Gilles Vandal, professeur titulaire à l’École de politique appliquée de l’Université de Sherbrooke, emprunte le titre de son étude à de nombreuses publications journalistiques. L’Afghanistan. La guerre d’Obama succède en quelque sorte à une interrogation que le politologue a explorée : celle de la définition d’une doctrine Obama que la Maison-Blanche s’était soigneusement abstenue d’évoquer.

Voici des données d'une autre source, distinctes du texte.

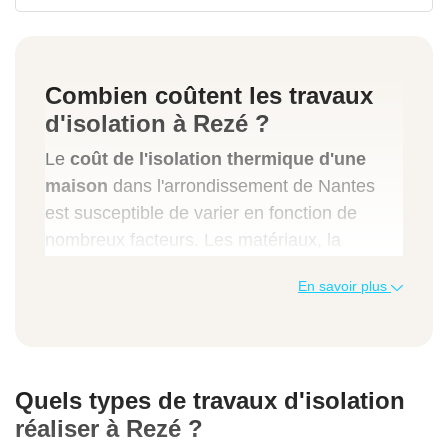
Combien coûtent les travaux
d'isolation à Rezé ?
Le
coût de l'isolation thermique d'une
maison
dans l'arrondissement de Nantes
est susceptible de varier en fonction de
nombreux facteurs. Les matériaux, la
technique, l'ampleur des travaux sont autant
En savoir plus
d'éléments qui pourraient impacter le budget
à consacrer à ce type de projet.
Pour réaliser des économies tout en
bénéficiant d'une prestation de qualité,
Quels types de travaux d'isolation
tournez-vous simplement vers les
artisans
réaliser à Rezé ?
RGE de notre entreprise
.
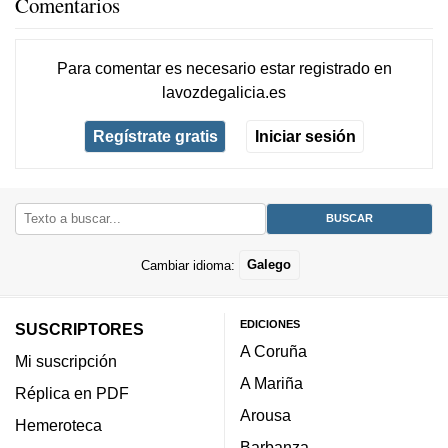
Comentarios
Para comentar es necesario
estar registrado
en
lavozdegalicia.es
Regístrate gratis
Iniciar sesión
Cambiar idioma:
Galego
EDICIONES
SUSCRIPTORES
A Coruña
Mi suscripción
A Mariña
Réplica en PDF
Arousa
Hemeroteca
Barbanza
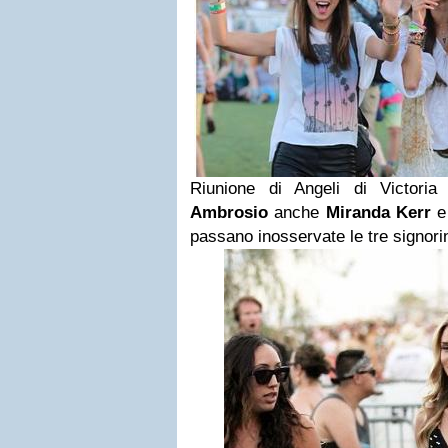
Riunione di Angeli di Victori
Ambrosio
anche
Miranda Kerr
passano inosservate le tre signori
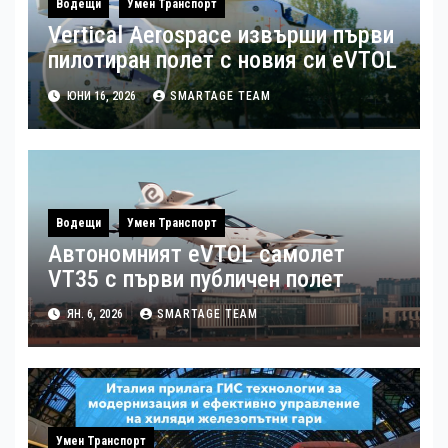
Водещи
Умен Транспорт
Vertical Aerospace извърши първи
пилотиран полет с новия си eVTOL
ЮНИ 16, 2026
SMARTAGE TEAM
Водещи
Умен Транспорт
Автономният eVTOL самолет
VT35 с първи публичен полет
ЯН. 6, 2026
SMARTAGE TEAM
Умен Транспорт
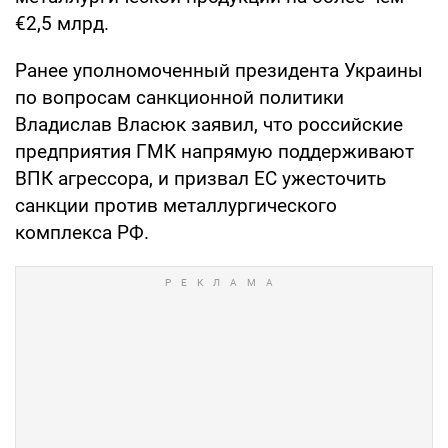
€2,5 млрд.
Ранее уполномоченный президента Украины
по вопросам санкционной политики
Владислав Власюк заявил, что российские
предприятия ГМК напрямую поддерживают
ВПК агрессора, и призвал ЕС ужесточить
санкции против металлургического
комплекса РФ.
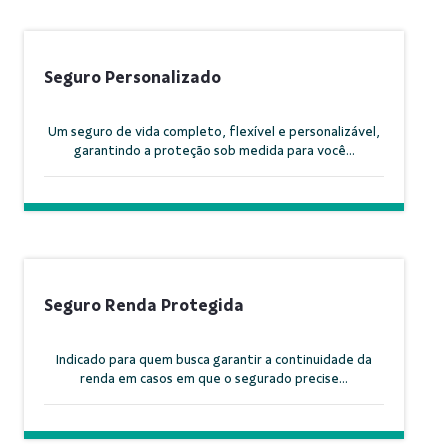
Seguro Personalizado
Um seguro de vida completo, flexível e personalizável,
garantindo a proteção sob medida para você...
Seguro Renda Protegida
Indicado para quem busca garantir a continuidade da
renda em casos em que o segurado precise...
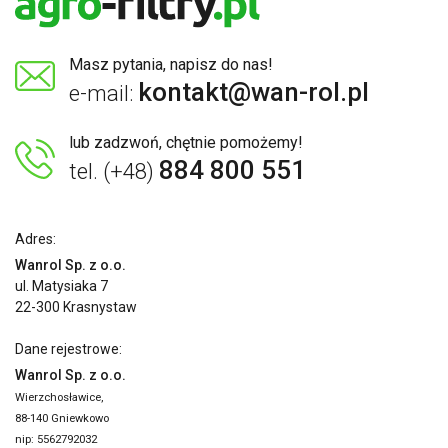
Masz pytania, napisz do nas!
kontakt@wan-rol.pl
e-mail:
lub zadzwoń, chętnie pomożemy!
884 800 551
tel. (+48)
Adres:
Wanrol Sp. z o.o.
ul. Matysiaka 7
22-300 Krasnystaw
Dane rejestrowe:
Wanrol Sp. z o.o.
Wierzchosławice,
88-140 Gniewkowo
nip: 5562792032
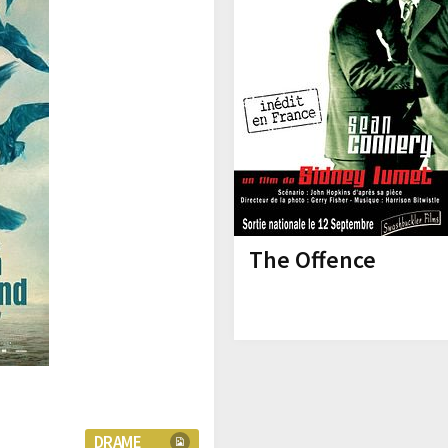
The Offence
DRAME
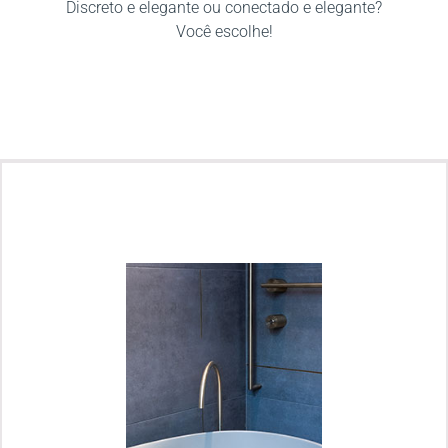
Discreto e elegante ou conectado e elegante?
Você escolhe!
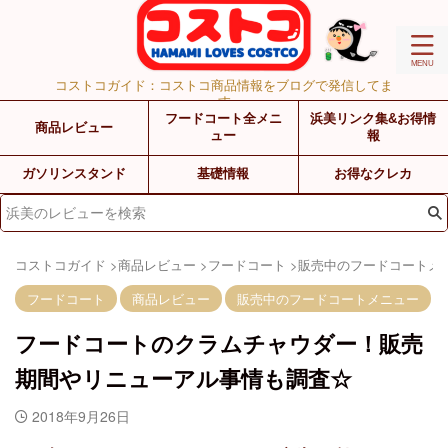
コストコガイド：コストコ商品情報をブログで発信してま
す
フードコート全メニ
浜美リンク集&お得情
商品レビュー
ュー
報
ガソリンスタンド
基礎情報
お得なクレカ
コストコガイド
>
商品レビュー
>
フードコート
>
販売中のフードコートメ
フードコート
商品レビュー
販売中のフードコートメニュー
フードコートのクラムチャウダー！販売
期間やリニューアル事情も調査☆
2018年9月26日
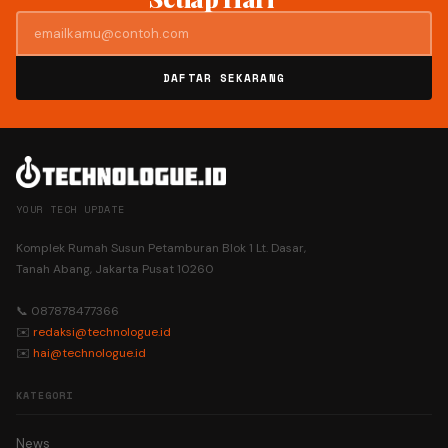
DAFTAR SEKARANG
YOUR TECH UPDATE
Komplek Rumah Susun Petamburan Blok 1 Lt. Dasar,
Tanah Abang, Jakarta Pusat 10260
📞 087878477366
✉️
redaksi@technologue.id
✉️
hai@technologue.id
KATEGORI
News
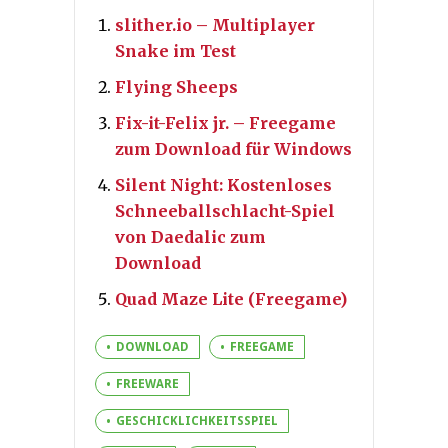
slither.io – Multiplayer
Snake im Test
Flying Sheeps
Fix-it-Felix jr. – Freegame
zum Download für Windows
Silent Night: Kostenloses
Schneeballschlacht-Spiel
von Daedalic zum
Download
Quad Maze Lite (Freegame)
DOWNLOAD
FREEGAME
FREEWARE
GESCHICKLICHKEITSSPIEL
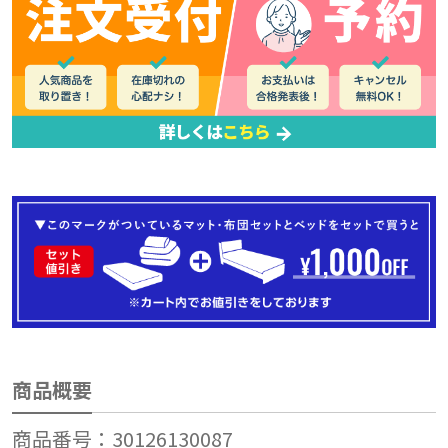
商品概要
商品番号：30126130087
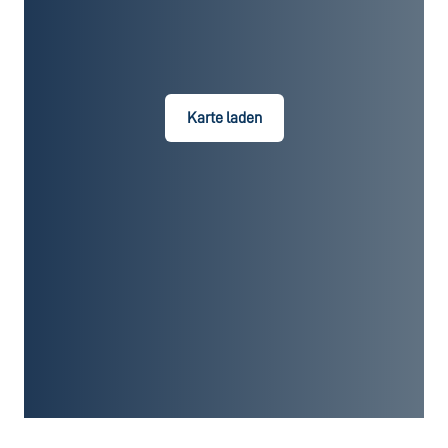
Karte laden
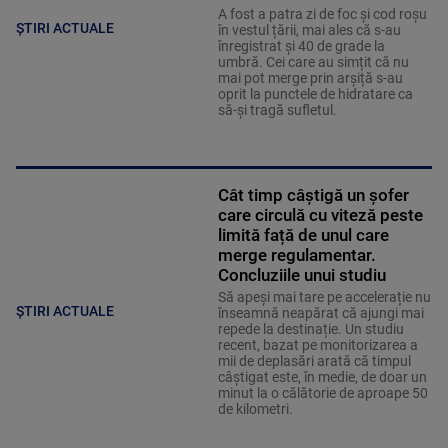
A fost a patra zi de foc și cod roșu
ȘTIRI ACTUALE
în vestul țării, mai ales că s-au
înregistrat și 40 de grade la
umbră. Cei care au simțit că nu
mai pot merge prin arșiță s-au
oprit la punctele de hidratare ca
să-și tragă sufletul.
Cât timp câștigă un șofer
care circulă cu viteză peste
limită față de unul care
merge regulamentar.
Concluziile unui studiu
Să apeși mai tare pe accelerație nu
ȘTIRI ACTUALE
înseamnă neapărat că ajungi mai
repede la destinație. Un studiu
recent, bazat pe monitorizarea a
mii de deplasări arată că timpul
câștigat este, în medie, de doar un
minut la o călătorie de aproape 50
de kilometri.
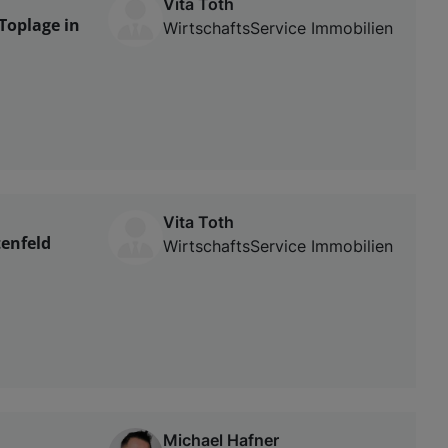
Vita Toth
Toplage in
WirtschaftsService Immobilien
Vita Toth
tenfeld
WirtschaftsService Immobilien
Michael Hafner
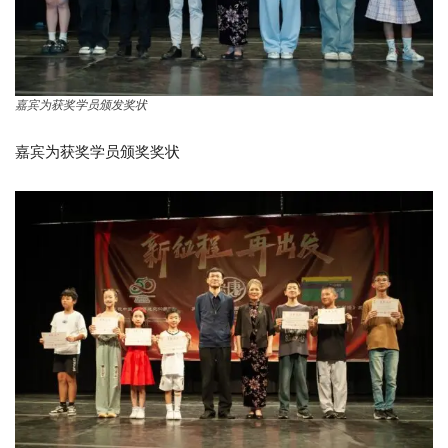
嘉宾为获奖学员颁发奖状
嘉宾为获奖学员颁奖奖状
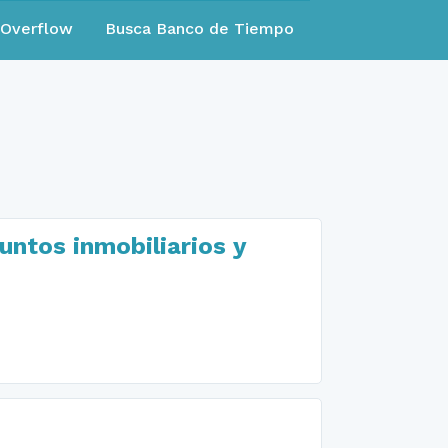
eOverflow
Busca Banco de Tiempo
untos inmobiliarios y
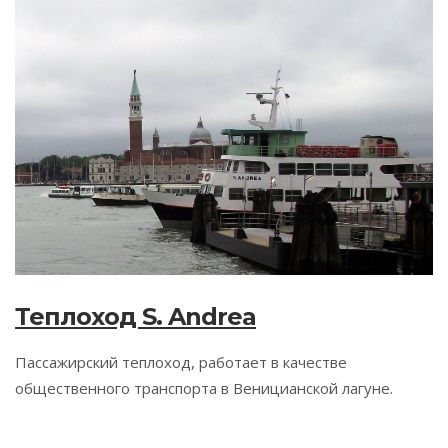
Теплоход S. Andrea
Пассажирский теплоход, работает в качестве
общественного транспорта в Веницианской лагуне.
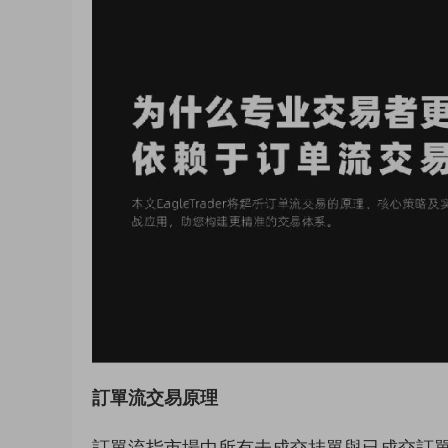
訂單流交易原理
訂單流指市場中所有未成交挂單與已成交訂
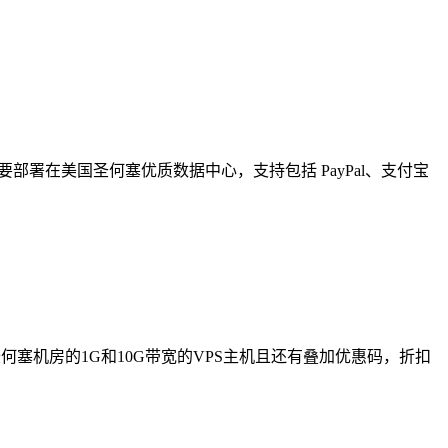
要部署在美国圣何塞优质数据中心，支持包括 PayPal、支付宝
何塞机房的1G和10G带宽的VPS主机且还有叠加优惠码，折扣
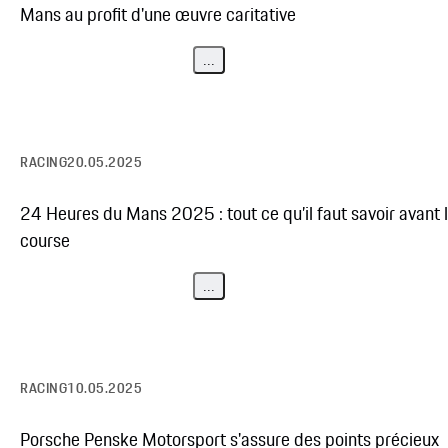
Mans au profit d'une œuvre caritative
...
RACING
20.05.2025
24 Heures du Mans 2025 : tout ce qu’il faut savoir avant 
course
...
RACING
10.05.2025
Porsche Penske Motorsport s'assure des points précieux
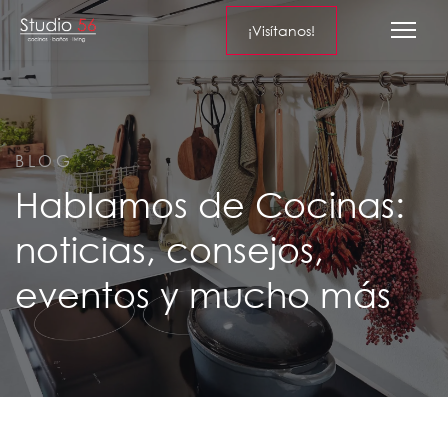
¡Visítanos!
BLOG
Hablamos de Cocinas:
noticias, consejos,
eventos y mucho más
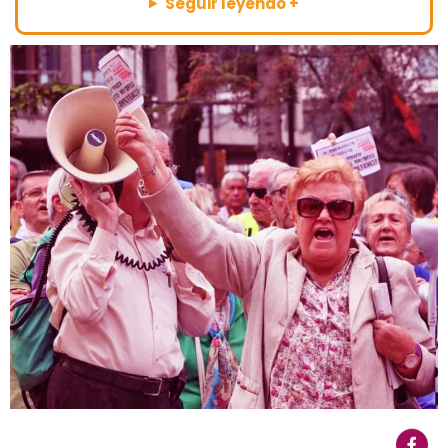
Seguir leyendo +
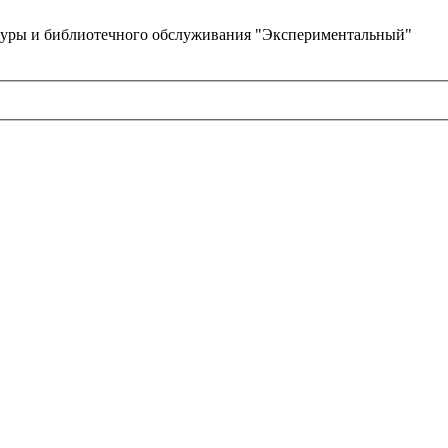
туры и библиотечного обслуживания "Экспериментальный"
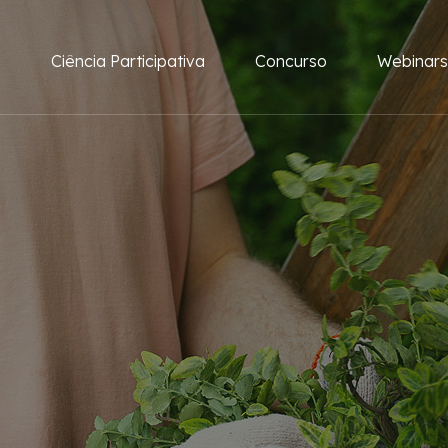
e
Ciência Participativa
Concurso
Webinars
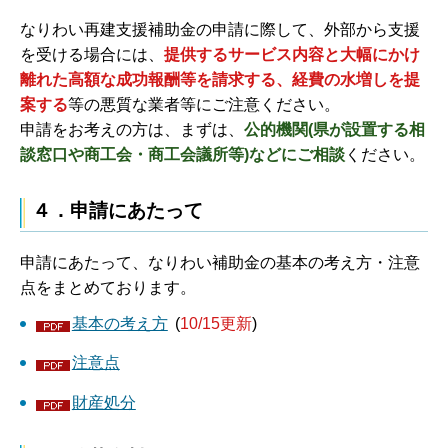
なりわい再建支援補助金の申請に際して、外部から支援
を受ける場合には、
提供するサービス内容と大幅にかけ
離れた高額な成功報酬等を請求する、経費の水増しを提
案する
等の悪質な業者等にご注意ください。
申請をお考えの方は、まずは、
公的機関(県が設置する相
談窓口や商工会・商工会議所等)などにご相談
ください。
４．申請にあたって
申請にあたって、なりわい補助金の基本の考え方・注意
点をまとめております。
基本の考え方
(
10/15更新
)
注意点
財産処分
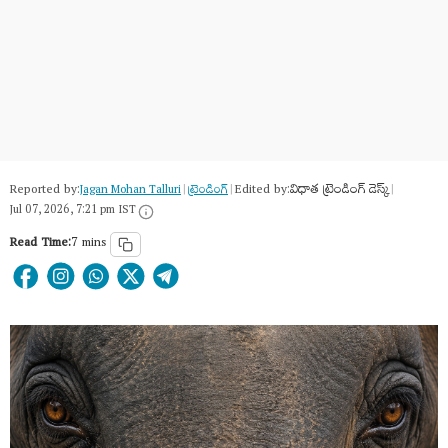
Reported by:
Edited by:
విధాత ట్రెండింగ్ డెస్క్
Jagan Mohan Talluri
|
ట్రెండింగ్
|
|
Jul 07, 2026, 7:21 pm IST
Read Time:
7 mins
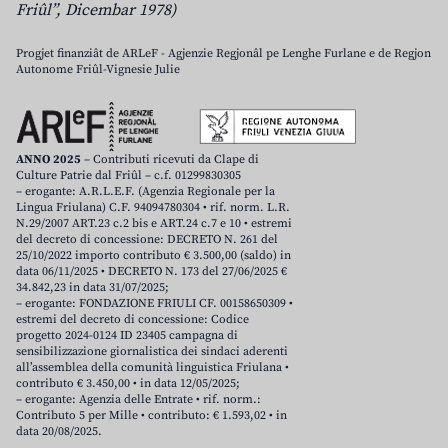
Friûl”, Dicembar 1978)
Progjet finanziât de ARLeF - Agjenzie Regjonâl pe Lenghe Furlane e de Regjon
Autonome Friûl-Vignesie Julie
ANNO 2025
– Contributi ricevuti da Clape di
Culture Patrie dal Friûl – c.f. 01299830305
– erogante: A.R.L.E.F. (Agenzia Regionale per la
Lingua Friulana) C.F. 94094780304 • rif. norm. L.R.
N.29/2007 ART.23 c.2 bis e ART.24 c.7 e 10 • estremi
del decreto di concessione: DECRETO N. 261 del
25/10/2022 importo contributo € 3.500,00 (saldo) in
data 06/11/2025 • DECRETO N. 173 del 27/06/2025 €
34.842,23 in data 31/07/2025;
– erogante: FONDAZIONE FRIULI CF. 00158650309 •
estremi del decreto di concessione: Codice
progetto 2024-0124 ID 23405 campagna di
sensibilizzazione giornalistica dei sindaci aderenti
all’assemblea della comunità linguistica Friulana •
contributo € 3.450,00 • in data 12/05/2025;
– erogante: Agenzia delle Entrate • rif. norm.:
Contributo 5 per Mille • contributo: € 1.593,02 • in
data 20/08/2025.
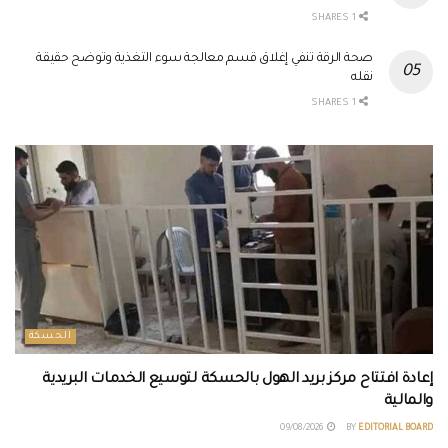
1 SHARES
صحة الرقة تنفي إغلاق قسم معالجة سوء التغذية وتوضح حقيقة
نقله
1 SHARES
الحسكة
إعادة افتتاح مركز بريد الهول بالحسكة لتوسيع الخدمات البريدية
والمالية
09/08/2026
BY
EDITORIAL BOARD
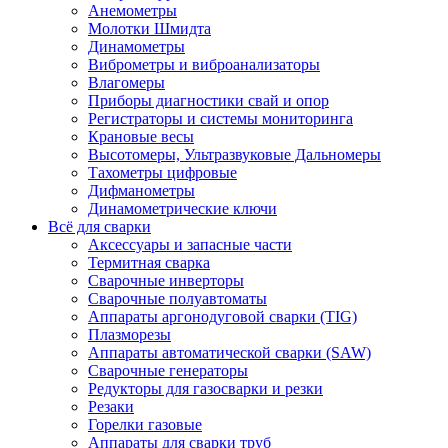
Анемометры
Молотки Шмидта
Динамометры
Виброметры и виброанализаторы
Влагомеры
Приборы диагностики свай и опор
Регистраторы и системы мониторинга
Крановые весы
Высотомеры, Ультразвуковые Дальномеры
Тахометры цифровые
Дифманометры
Динамометрические ключи
Всё для сварки
Аксессуары и запасные части
Термитная сварка
Сварочные инверторы
Сварочные полуавтоматы
Аппараты аргонодуговой сварки (TIG)
Плазморезы
Аппараты автоматической сварки (SAW)
Сварочные генераторы
Редукторы для газосварки и резки
Резаки
Горелки газовые
Аппараты для сварки труб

L’étude qui nous est ici proposée comprend sept chapitres, tandis que l’auteur nous offre en notes de bas de pages une abondante bibliographie, témoignant des questionnements que suscitèrent tant la politique étrangère que choisissait Obama que sa gestion du conflit afghan. De même Vandal retrace-t-il les débats d’idées et polémiques qui divisèrent décideurs civils et militaires à Washington, alors que d’aucuns craignaient que l’Afghanistan ne constituât un second bourbier vietnamien. Le lecteur occidental, peu familier des ouvrages universitaires, appréciera le style simple (presque journalistique, diraient les critiques, attachés aux ouvrages dits scientifiques) que le politologue emploie. Le lectorat issu d’autres régions du monde, comme le Pakistan ou l’Afghanistan, ne pourra sans doute cacher son indignation face à une étude qui fait peu de cas de ce qu’il nomme une invasion, laquelle influera durablement sur son avenir. Gilles Vandal fait, il est vrai, oeuvre de politologue, lorsqu’il examine la stratégie d’une première puissance mondiale dont les forces armées se sont ‒ une nouvelle fois ‒ aventurées en dehors des frontières nationales.
Nous ne pouvons toutefois nous empêcher de nous demander si l’auteur ne pèche pas par un excès d’optimisme quand il conclut à la probable victoire étasunienne en Afghanistan. Rappelant qu’il entreprit sa carrière universitaire en se penchant sur la période de reconstruction qui suivit la guerre civile américaine, Gilles Vandal, pour sa part, souligne que les manuels scolaires et les mentalités collectives dominantes à travers le monde se contentent de retenir la seule victoire du Nord, oubliant le long conflit asymétrique qui suivit la guerre de Sécession et qui fit des milliers de victimes.